REPUBLIKA.CO.ID, JAKARTA -- Tragedi ledakan di SMAN 72 Jakarta mengingatkan tentang vitalnya peran guru bimbingan dan konseling (BK) di sekolah. Wakil Menteri Pendidikan Dasar dan Menengah (Wamendikdasmen), Atip Latipulhayat menekankan pentingnya guru non-Bimbingan dan Konseling (BK) mempunyai kemampuan BK. Hal ini salah satunya guna mendukung siswa dalam menyelesaikan hambatannya dalam belajar.
Kemendikdasmen sudah meluncurkan program pelatihan untuk membekali semua guru, termasuk guru non-BK berupa kemampuan dasar bimbingan dan konseling. Tujuannya agar setiap guru dapat berperan aktif sebagai pembimbing dan fasilitator bagi peserta didik. "Ini berarti peran dan fungsi bimbingan bukan lagi hak eksklusif guru BK tetapi menjadi tanggung jawab bersama seluruh pendidik," kata Atip kepada Republika, Kamis (13/11/2025).
Atip menjelaskan, program penguatan BK ini dirancang untuk memberikan keterampilan dasar dan praktis pendampingan kepada guru BK dan non BK. Sehingga mereka diharapkan memiliki seperangkat mindset (pola pikir), skillset (keterampilan), dan toolset (perangkat kerja praktis) dalam merespons kebutuhan belajar dan kesejahteraan psikologis peserta didik.
Kebijakan ini berupa program pelatihan '7 Jurus Guru BK Hebat' atau 'tujuh langkah strategi praktis' untuk membantu dan mendukung guru dalam membimbing peserta didik, yang meliputi mengenali potensi (asesmen minat dan bakat), mengelola emosi (pembelajaran sosial emosional), menumbuhkan resiliensi (daya lenting), menjaga konsistensi (kebiasaan positif), menjalin koneksi (komunikasi empatik), membangun kolaborasi (sinergi multipihak), dan menata situasi (lingkungan belajar yang kondusif).
"Dengan pelatihan '7 Jurus Guru BK Hebat' tidak ditempatkan menambah beban guru non BK melainkan turut menyempurnakan; kompetensinya dilengkapi, diasah dan dipertajam," ujar Atip.
Tujuan program itu juga guna menjadi solusi atas jumlah guru BK di Indonesia yang memang belum memadai. Atip menyadari ada jarak yang cukup serius antara rasio ideal dengan rasio aktual.
"Penting dipahami bahwa kompetensi dan keahlian guru BK perlu dilengkapi dengan pengetahuan teknologi baru. Hal ini karena era digital telah mengalami lonjakan masalah yang menimpa peserta didik," ujar Atip.

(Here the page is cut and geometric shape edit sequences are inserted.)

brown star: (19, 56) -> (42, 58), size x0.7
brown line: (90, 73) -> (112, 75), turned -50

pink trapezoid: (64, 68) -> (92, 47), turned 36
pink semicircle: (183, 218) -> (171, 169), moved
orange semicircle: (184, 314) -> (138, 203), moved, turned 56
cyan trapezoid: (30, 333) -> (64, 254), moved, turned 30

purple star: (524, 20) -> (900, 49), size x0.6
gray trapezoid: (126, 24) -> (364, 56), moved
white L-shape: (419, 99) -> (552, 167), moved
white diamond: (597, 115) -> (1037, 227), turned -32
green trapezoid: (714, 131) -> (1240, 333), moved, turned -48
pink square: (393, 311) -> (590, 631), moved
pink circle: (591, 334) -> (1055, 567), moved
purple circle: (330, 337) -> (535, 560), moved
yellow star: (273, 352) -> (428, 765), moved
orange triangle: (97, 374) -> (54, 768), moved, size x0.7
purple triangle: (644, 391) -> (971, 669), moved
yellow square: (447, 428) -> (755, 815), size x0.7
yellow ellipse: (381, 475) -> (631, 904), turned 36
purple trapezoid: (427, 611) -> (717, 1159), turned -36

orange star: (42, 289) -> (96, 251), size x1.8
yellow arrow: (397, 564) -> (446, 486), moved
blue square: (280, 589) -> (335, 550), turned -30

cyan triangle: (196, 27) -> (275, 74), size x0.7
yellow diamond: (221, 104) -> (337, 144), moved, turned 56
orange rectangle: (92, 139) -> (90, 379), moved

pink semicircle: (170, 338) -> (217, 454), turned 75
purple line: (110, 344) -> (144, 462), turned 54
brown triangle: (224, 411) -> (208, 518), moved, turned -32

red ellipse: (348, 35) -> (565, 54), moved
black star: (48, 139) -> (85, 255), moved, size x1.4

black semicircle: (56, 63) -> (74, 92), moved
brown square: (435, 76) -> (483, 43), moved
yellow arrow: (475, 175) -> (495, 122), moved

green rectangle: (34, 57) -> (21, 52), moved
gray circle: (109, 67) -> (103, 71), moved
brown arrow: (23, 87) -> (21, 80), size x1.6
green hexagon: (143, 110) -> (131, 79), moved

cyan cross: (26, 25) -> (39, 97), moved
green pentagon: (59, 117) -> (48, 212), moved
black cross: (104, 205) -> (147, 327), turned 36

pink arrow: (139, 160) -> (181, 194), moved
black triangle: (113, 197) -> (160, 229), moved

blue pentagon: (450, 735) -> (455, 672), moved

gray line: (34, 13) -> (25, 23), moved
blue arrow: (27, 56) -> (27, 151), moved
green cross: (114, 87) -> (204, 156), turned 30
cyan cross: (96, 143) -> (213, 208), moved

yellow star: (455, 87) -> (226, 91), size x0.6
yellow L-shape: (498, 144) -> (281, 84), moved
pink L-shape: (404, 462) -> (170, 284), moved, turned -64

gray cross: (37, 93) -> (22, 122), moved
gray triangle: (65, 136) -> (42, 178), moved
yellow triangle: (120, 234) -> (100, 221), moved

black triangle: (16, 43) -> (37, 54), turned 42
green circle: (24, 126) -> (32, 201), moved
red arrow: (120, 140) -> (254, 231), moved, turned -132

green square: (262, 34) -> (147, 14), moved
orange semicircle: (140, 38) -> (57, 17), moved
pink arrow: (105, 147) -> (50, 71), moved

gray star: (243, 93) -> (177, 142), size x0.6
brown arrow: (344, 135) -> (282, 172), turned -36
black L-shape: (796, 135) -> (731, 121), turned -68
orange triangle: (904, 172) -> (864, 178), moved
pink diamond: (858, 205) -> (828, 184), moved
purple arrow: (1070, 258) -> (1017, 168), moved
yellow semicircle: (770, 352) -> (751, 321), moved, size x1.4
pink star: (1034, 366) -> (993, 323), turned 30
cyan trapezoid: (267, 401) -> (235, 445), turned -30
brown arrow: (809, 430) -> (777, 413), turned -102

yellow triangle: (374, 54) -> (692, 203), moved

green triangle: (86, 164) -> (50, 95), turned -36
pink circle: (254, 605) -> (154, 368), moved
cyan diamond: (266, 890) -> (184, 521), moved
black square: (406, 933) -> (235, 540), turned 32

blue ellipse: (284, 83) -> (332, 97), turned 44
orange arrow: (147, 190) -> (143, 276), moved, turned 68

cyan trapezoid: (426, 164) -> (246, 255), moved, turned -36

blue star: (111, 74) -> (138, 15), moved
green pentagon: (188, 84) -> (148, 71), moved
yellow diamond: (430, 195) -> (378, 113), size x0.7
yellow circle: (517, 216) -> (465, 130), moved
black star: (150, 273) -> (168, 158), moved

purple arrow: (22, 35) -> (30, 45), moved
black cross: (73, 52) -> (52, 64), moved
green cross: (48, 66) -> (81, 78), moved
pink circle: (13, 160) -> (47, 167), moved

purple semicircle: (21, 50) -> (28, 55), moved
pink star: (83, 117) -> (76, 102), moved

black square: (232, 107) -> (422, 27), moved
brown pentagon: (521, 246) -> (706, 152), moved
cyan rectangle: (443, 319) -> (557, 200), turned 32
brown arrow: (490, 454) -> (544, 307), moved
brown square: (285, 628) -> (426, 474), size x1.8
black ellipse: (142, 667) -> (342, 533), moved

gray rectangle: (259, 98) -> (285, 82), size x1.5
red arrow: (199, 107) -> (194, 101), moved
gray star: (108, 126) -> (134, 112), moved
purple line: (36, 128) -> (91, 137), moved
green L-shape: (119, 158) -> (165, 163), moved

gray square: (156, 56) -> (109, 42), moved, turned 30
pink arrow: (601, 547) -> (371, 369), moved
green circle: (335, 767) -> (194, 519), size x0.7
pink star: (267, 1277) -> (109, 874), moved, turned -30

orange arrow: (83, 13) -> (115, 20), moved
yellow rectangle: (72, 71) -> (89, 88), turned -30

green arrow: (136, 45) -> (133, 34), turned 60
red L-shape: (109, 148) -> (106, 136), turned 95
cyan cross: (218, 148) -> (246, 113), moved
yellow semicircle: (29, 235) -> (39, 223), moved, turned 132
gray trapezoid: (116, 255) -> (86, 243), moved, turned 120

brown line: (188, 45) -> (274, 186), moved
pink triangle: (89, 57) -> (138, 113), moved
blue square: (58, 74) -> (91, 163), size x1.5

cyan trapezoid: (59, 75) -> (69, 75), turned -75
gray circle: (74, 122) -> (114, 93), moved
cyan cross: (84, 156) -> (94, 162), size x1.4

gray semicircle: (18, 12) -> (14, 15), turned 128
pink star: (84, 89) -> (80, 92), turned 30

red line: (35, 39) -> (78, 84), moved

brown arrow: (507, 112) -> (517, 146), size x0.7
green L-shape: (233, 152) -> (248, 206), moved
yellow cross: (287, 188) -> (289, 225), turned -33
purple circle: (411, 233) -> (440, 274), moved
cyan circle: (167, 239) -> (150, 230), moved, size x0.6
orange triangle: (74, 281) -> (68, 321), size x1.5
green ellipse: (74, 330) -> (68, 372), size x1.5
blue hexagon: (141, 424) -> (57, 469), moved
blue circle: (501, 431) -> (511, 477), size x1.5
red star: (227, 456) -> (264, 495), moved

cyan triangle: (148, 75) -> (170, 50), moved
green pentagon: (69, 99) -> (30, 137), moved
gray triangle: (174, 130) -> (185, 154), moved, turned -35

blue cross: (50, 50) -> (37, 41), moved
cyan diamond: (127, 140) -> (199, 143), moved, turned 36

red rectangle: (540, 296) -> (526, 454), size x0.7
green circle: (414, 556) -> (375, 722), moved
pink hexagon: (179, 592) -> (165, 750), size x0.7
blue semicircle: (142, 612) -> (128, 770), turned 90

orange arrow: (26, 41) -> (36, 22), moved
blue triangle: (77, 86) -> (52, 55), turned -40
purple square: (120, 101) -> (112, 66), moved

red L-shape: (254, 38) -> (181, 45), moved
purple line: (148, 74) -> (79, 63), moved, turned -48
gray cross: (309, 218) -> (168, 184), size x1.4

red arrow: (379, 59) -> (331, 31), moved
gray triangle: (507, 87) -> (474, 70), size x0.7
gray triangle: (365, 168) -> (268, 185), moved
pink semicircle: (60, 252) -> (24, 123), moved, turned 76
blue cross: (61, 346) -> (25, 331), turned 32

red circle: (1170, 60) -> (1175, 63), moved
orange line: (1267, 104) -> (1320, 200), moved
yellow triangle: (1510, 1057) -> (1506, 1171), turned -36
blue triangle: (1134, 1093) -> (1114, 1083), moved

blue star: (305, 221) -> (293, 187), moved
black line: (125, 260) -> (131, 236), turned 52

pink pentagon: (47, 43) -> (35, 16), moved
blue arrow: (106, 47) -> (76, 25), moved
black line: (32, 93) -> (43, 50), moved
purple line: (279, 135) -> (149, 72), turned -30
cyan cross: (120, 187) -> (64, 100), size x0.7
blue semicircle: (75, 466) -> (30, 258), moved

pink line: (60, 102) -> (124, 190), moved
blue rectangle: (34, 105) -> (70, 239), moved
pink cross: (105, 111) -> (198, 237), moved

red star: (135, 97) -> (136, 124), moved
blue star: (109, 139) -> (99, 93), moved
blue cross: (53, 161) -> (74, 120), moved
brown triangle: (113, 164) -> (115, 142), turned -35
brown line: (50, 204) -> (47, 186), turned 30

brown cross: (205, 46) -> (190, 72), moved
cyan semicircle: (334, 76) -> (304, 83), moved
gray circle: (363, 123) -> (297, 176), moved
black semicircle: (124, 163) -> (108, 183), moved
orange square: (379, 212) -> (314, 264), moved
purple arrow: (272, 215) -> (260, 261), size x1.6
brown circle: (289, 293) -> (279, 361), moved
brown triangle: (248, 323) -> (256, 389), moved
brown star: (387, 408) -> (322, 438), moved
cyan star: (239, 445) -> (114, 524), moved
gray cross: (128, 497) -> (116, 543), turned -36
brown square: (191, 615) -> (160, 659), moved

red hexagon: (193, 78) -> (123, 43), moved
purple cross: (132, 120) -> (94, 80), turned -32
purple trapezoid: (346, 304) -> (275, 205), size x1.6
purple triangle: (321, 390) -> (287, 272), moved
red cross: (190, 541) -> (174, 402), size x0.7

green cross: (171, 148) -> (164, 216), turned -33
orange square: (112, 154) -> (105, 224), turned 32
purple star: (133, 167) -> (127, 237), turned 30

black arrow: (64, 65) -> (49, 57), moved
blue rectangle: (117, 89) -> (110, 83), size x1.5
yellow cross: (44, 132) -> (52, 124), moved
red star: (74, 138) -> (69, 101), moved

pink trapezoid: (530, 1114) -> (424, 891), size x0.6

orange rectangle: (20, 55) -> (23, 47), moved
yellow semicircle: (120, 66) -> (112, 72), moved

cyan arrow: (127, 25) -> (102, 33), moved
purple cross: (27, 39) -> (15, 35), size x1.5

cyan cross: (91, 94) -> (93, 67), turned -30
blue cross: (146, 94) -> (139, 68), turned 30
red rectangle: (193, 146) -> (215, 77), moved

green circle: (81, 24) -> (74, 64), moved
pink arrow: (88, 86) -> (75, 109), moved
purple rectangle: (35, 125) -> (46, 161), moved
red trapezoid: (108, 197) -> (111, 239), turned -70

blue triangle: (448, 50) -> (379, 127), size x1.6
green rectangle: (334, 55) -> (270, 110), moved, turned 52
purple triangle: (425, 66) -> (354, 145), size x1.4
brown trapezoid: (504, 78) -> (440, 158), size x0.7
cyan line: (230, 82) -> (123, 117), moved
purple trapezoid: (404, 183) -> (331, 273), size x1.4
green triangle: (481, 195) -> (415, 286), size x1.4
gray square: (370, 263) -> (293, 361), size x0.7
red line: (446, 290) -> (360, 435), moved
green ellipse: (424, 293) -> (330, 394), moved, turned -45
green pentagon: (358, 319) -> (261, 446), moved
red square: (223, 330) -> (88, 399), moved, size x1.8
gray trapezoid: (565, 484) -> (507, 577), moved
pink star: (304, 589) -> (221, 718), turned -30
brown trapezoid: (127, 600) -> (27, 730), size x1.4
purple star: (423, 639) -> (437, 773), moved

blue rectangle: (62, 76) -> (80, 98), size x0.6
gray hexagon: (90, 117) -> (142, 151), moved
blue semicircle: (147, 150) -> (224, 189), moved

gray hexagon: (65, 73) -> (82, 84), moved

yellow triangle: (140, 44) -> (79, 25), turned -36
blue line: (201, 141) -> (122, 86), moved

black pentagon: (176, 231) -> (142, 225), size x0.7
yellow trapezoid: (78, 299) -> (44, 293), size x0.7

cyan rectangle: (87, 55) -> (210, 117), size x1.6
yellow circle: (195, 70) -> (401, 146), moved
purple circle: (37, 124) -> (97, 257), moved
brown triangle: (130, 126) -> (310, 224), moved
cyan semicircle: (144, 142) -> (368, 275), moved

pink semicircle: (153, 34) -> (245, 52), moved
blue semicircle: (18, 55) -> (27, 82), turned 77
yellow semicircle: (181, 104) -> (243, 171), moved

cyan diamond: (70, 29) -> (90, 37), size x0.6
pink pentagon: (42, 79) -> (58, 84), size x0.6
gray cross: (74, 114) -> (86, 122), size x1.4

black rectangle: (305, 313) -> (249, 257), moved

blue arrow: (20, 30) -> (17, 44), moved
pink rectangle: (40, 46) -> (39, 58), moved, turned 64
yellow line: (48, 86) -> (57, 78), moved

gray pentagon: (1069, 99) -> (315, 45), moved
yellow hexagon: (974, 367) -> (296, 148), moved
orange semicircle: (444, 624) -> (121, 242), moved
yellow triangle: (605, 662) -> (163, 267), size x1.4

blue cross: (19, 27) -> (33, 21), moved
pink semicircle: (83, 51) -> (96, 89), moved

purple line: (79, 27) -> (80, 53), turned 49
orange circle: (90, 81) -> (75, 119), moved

Atip menyebut guru BK dituntut adaptif dengan perkembangan teknologi dalam memahami dan menangani permasalahan-permasalahan digital peserta didik. Contohnya mengelola penggunaan medsos, etika di medsos, kecanduan gadget, sampai cyberbullying.
Selain itu, Atip mengingatkan dampak perkembangan psikologis peserta didik di era digital. Di era ini, semua peserta didik terakses secara realtime kepada internet dengan banjirnya informasi yang beraneka ragam.
Menurutnya, era digital dijadikan momentum menata ulang kompetensi dan profesionalisme guru BK yang umumnya fokus kepada pendekatan psikologi sosial untuk menangani permasalahan-permasalahan yang menimpa peserta didik, harus dilengkapi dengan pendekatan psikologi digital.
"Penggunaan teknologi berlebihan bahkan sampai taraf kecanduan teknologi, amat berpengaruh kepada kesehatan intelektual, mental, dan emosional siswa," ujar Atip.